# Dry Hopping



## Shadime (19/10/17)

Does dry hopping with different hops have the same outcome as when bittering.

I'll explain:
With bittering the higher the Alpha acid content the more bitter the beer when using the same quantities of hops.

With dry hopping is there a way to tell how much of each hops to use based on any of the qualities of the hops?

Would you get the same amount of flavour/Aroma from 20g of Galaxy as using 20g of Riwaka?

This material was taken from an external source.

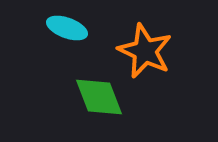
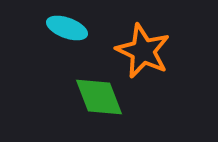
orange star: moved 2 px left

Hope this makes sense to someone.

Cheers
Shadime


----------



## barls (19/10/17)

try reading here
https://aussiehomebrewer.com/threads/hop-oil-calculator.96695/
https://aussiehomebrewer.com/threads/dry-hop-temperature-different-flavours.95321/
https://aussiehomebrewer.com/threads/dry-hopping.77751/
https://aussiehomebrewer.com/threads/dry-hopping-when-how-much-and-how.77990/
https://aussiehomebrewer.com/threads/dry-hopping.93988/
and thats just from a quick search.


----------



## wereprawn (19/10/17)

Shadime said:


> Does dry hopping with different hops have the same outcome as when bittering.
> 
> I'll explain:
> With bittering the higher the Alpha acid content the more bitter the beer when using the same quantities of hops.
> ...


Yes and no. It's a complex thing. Though if you were to compare the intensity of flavour/aroma of equal amounts of Galaxy v Riwaka, Galaxy would totally dominate but mixing the two may provide unexpected results. This bloke explains things better than I could hope to.


----------



## Shadime (19/10/17)

Thanks for the responses.
That video is great.

Cheers
Shadime


----------